Бархатный путь
Шрифт:
...На Оптико-механическом заводе N 5 проработал я совсем недолго, а затем устроился на работу в книжную не то базу, не то контору, которая находилась в Гостином дворе. Там я и ещё несколько молодых людей упаковывали в пачки книги — разные справочники и подписные издания. Работал я там месяца полтора, но на всю жизнь запомнил одного парня моих тогдашних лет, работавшего рядом со мной. Он был здоровый, румяный, раскормленный и весь пропитанный злобой и завистью. Он ненавидел всё и вся — даже книги, которые упаковывал. И обо всех, даже о своей девушке, говорил такие пакости, что слушать было тошно. Ни разу ни о ком и ни о чём он по-доброму не отозвался, всё норовил облить грязью. А жил он в семье благополучной, никакие беды и обиды тех нелёгких лет его не коснулись.
Теперь,
х х х
Прежде чем стать профессиональным литератором, я сменил ещё несколько мест работы. Был библиотекарем, потом — подносчиком кирпича на стройке; был и обрубщиком в литейном цеху на заводе Котлякова. В те годы такая частая перемена мест казалась мне вполне естественной, а нынче, на старости лет, сам дивлюсь своей тогдашней непоседливости. И ведь порой я менял более выгодную и более лёгкую работу на менее доходную и более трудную, — вот что странно. Быть может, меня подсознательно влекло стремление увидеть новых людей, услышать от них нечто новое, неожиданное? Быть может, во мне уже жил писатель-прозаик — и эта жадность к общению со всё новыми и новыми собеседниками потом помогла мне в работе над прозой? Мысли и слова людей интереснее и многообразнее их дел и поступков. Есть ситуации, где сто человек из ста поступят одинаково, но каждый из них расскажет об этом по-разному, своими словами, и приведёт свои доводы.
Дела медицинские
Осенью 1936 года я поступил на второй курс рабфака при Ленинградском университете. Находилось это учебное заведение на Десятой линии Васильевского острова, в том здании, где когда-то были знаменитые Бестужевские женские курсы. Почему я поступил на рабфак? Для того, чтобы, кончив его, победоносно держать экзамен в Медицинский институт! А почему это вдруг решил стать врачом?

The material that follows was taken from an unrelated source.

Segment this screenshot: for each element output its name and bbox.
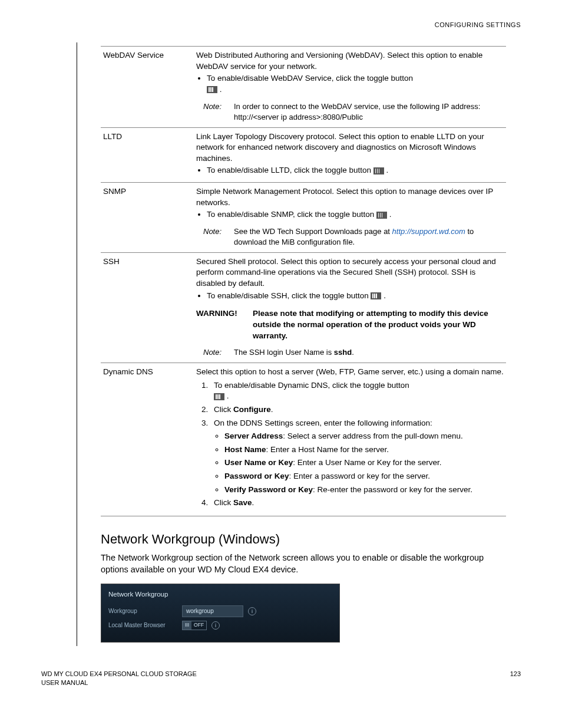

Да потому, наверное, что в каждом человеке живёт обезьяна. А во мне, видать, большущая обезьянища обитала. Мой друг со школьных лет Левушка Мюллер, коренной питерский немец, к тому времени успел закончить школу-девятилетку и учился в Мединституте. Он так вдохновенно толковал со мной о медицине, что я заразился от него стремлением освоить эту науку — и затем исцелять людей от всех недугов и хворей. Будущей своей врачебной специальности я ещё не выбрал, я ещё раздумывал, кем мне быть: психиатром или терапевтом. В психиатрии меня привлекала таинственность, многогранность этой науки; в книге «Творчество душевнобольных» я прочёл, что при некоторых психических болезнях социальная ценность больного на первой стадии заболевания не только не сходит на нет, но даже повышается. Но и работа врачей-терапевтов казалась мне очень интересной и многообещающей.

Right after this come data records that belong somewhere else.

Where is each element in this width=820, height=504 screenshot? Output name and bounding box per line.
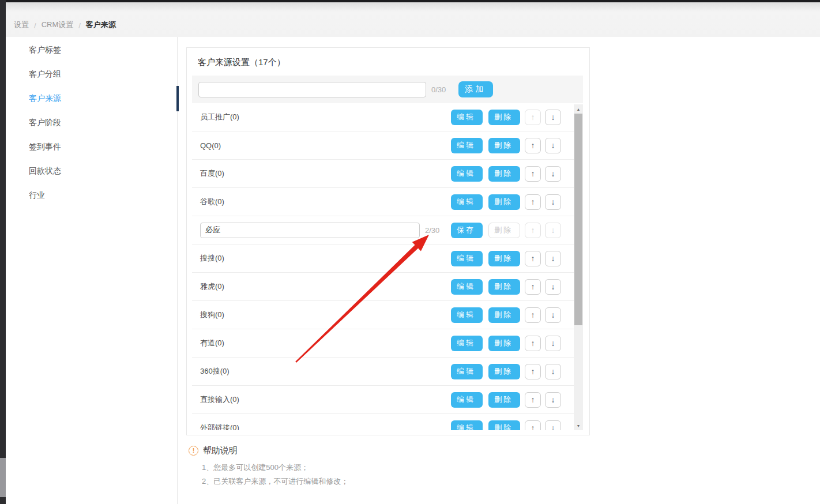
sidebar-item[interactable]: 客户来源 [6,86,177,111]
source-list: 员工推广(0) 编辑 删除 ↑ ↓ QQ(0) 编辑 删除 ↑ ↓ 百度(0) … [192,103,583,430]
source-row: 360搜(0) 编辑 删除 ↑ ↓ [192,358,574,386]
move-down-button[interactable]: ↓ [545,251,561,266]
scroll-up-icon[interactable]: ▲ [574,105,583,114]
delete-button[interactable]: 删除 [488,364,520,379]
edit-button[interactable]: 编辑 [451,138,483,153]
move-up-button[interactable]: ↑ [525,166,541,182]
help-items: 1、您最多可以创建500个来源；2、已关联客户来源，不可进行编辑和修改； [189,462,348,487]
help-item: 2、已关联客户来源，不可进行编辑和修改； [202,476,348,487]
edit-button[interactable]: 编辑 [451,307,483,323]
move-up-button[interactable]: ↑ [525,279,541,295]
sidebar-item[interactable]: 客户标签 [6,38,177,62]
edit-button[interactable]: 编辑 [451,392,483,408]
edit-button[interactable]: 编辑 [451,364,483,379]
breadcrumb-item[interactable]: 设置 [14,20,29,30]
breadcrumb-item: 客户来源 [86,20,116,30]
row-label: 雅虎(0) [200,281,224,292]
panel-title: 客户来源设置（17个） [187,48,589,76]
breadcrumb-separator: / [78,21,81,30]
delete-button[interactable]: 删除 [488,166,520,182]
breadcrumb-separator: / [34,21,36,30]
help-header: ! 帮助说明 [189,445,348,456]
move-up-button[interactable]: ↑ [525,138,541,153]
move-up-button[interactable]: ↑ [525,420,541,431]
move-down-button[interactable]: ↓ [545,420,561,431]
edit-button[interactable]: 编辑 [451,110,483,125]
collapsed-nav-edge [0,0,6,504]
delete-button[interactable]: 删除 [488,336,520,351]
delete-button[interactable]: 删除 [488,251,520,266]
new-source-input[interactable] [198,82,426,97]
delete-button[interactable]: 删除 [488,307,520,323]
move-down-button-disabled: ↓ [545,223,561,238]
sidebar-item[interactable]: 签到事件 [6,135,177,159]
move-up-button[interactable]: ↑ [525,307,541,323]
sidebar-item-label: 回款状态 [29,166,61,176]
edit-button[interactable]: 编辑 [451,166,483,182]
save-button[interactable]: 保存 [451,223,483,238]
move-down-button[interactable]: ↓ [545,392,561,408]
row-actions: 编辑 删除 ↑ ↓ [451,420,561,431]
move-up-button[interactable]: ↑ [525,194,541,210]
move-up-button-disabled: ↑ [525,223,541,238]
move-down-button[interactable]: ↓ [545,166,561,182]
move-down-button[interactable]: ↓ [545,138,561,153]
add-button[interactable]: 添加 [458,81,493,97]
move-up-button[interactable]: ↑ [525,392,541,408]
main-area: 客户来源设置（17个） 0/30 添加 员工推广(0) 编辑 删除 ↑ ↓ QQ… [178,37,820,504]
source-row-editing: 2/30 保存 删除 ↑ ↓ [192,216,574,245]
source-row: 搜狗(0) 编辑 删除 ↑ ↓ [192,301,574,329]
move-down-button[interactable]: ↓ [545,307,561,323]
row-label: QQ(0) [200,141,221,150]
nav-scrollbar-thumb [0,458,6,497]
row-actions: 编辑 删除 ↑ ↓ [451,307,561,323]
sidebar-item-label: 客户阶段 [29,118,61,128]
delete-button[interactable]: 删除 [488,194,520,210]
sidebar-item-label: 客户标签 [29,45,61,55]
edit-button[interactable]: 编辑 [451,194,483,210]
edit-button[interactable]: 编辑 [451,279,483,295]
sidebar-item[interactable]: 客户阶段 [6,111,177,135]
breadcrumb-item[interactable]: CRM设置 [42,20,74,30]
delete-button[interactable]: 删除 [488,392,520,408]
delete-button[interactable]: 删除 [488,110,520,125]
window-top-edge [0,0,820,2]
edit-button[interactable]: 编辑 [451,336,483,351]
delete-button[interactable]: 删除 [488,420,520,431]
sidebar-item[interactable]: 回款状态 [6,159,177,183]
row-label: 搜狗(0) [200,310,224,320]
sidebar-item[interactable]: 行业 [6,183,177,208]
move-up-button[interactable]: ↑ [525,251,541,266]
row-actions: 编辑 删除 ↑ ↓ [451,364,561,379]
move-down-button[interactable]: ↓ [545,364,561,379]
breadcrumb: 设置/CRM设置/客户来源 [6,2,820,37]
add-char-counter: 0/30 [431,85,446,94]
sidebar-item-label: 客户来源 [29,93,61,104]
source-row: 百度(0) 编辑 删除 ↑ ↓ [192,160,574,188]
move-down-button[interactable]: ↓ [545,194,561,210]
edit-row-input[interactable] [200,223,420,238]
delete-button[interactable]: 删除 [488,138,520,153]
move-up-button[interactable]: ↑ [525,364,541,379]
row-label: 360搜(0) [200,366,230,377]
row-actions: 编辑 删除 ↑ ↓ [451,194,561,210]
row-label: 有道(0) [200,338,224,348]
scrollbar-thumb[interactable] [574,114,582,325]
row-label: 谷歌(0) [200,197,224,207]
move-up-button[interactable]: ↑ [525,336,541,351]
scroll-down-icon[interactable]: ▼ [574,422,583,430]
sidebar-item[interactable]: 客户分组 [6,62,177,86]
row-actions: 编辑 删除 ↑ ↓ [451,251,561,266]
edit-button[interactable]: 编辑 [451,420,483,431]
move-up-button: ↑ [525,110,541,125]
content-area: 客户标签客户分组客户来源客户阶段签到事件回款状态行业 客户来源设置（17个） 0… [6,37,820,504]
scrollbar[interactable]: ▲ ▼ [574,104,583,430]
edit-button[interactable]: 编辑 [451,251,483,266]
source-row: 直接输入(0) 编辑 删除 ↑ ↓ [192,386,574,414]
move-down-button[interactable]: ↓ [545,336,561,351]
move-down-button[interactable]: ↓ [545,110,561,125]
settings-sidebar: 客户标签客户分组客户来源客户阶段签到事件回款状态行业 [6,37,178,504]
move-down-button[interactable]: ↓ [545,279,561,295]
delete-button[interactable]: 删除 [488,279,520,295]
edit-char-counter: 2/30 [425,226,439,235]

Хоть друг мой и очень хвалил медицину, но делал он это из любви к своей будущей работе, а вовсе не для того, чтобы я последовал его примеру. Он честно сообщим мне, что хорошего врача из меня не получится, кончи я хоть десять мединститутов, ибо я рождён быть пациентом, а не врачом. Однажды Лёва (очевидно, чтобы показать мне теневую сторону медицинского труда) устроил для меня странную экскурсию: с его старшим братом, тоже будущим медиком, мы побывали в больнице на Загородном проспекте, а точнее сказать — в прозекторской. Помещалась она не то в первом этаже, не то в подвале. В какой-то маленькой сырой комнатке лежал на высокой и широкой скамье труп молодого мужчины в военной командирской форме. Там, где сердце, на гимнастёрке была видна небольшая тёмно-красная вмятина; это был самоубийца. Меня поразило, что лицо у него спокойное, будто он о чём-то задумался во сне.
Потом меня повели в более обширное помещение, где лежали мертвецы, а затем — в ещё более просторное. Там на столах лежало несколько трупов, их оперировали студенты и студентки. Возле одного покойника стояли две девушки — и обе с папиросами во рту. Но пахло там не дымом, а чем-то совсем другим. В общем-то неожиданно страшного впечатления всё это на меня не произвело, ведь по книгам я уже имел представление о моргах, о прозекторских, о труде медиков. Да и сам я в детстве, ещё в Старой Руссе, вместе с отцом посетил небольшой морг. Так что, Левушка Мюллер зря старался, организовав для меня эту экскурсию. Не она оттолкнула меня от мединститута.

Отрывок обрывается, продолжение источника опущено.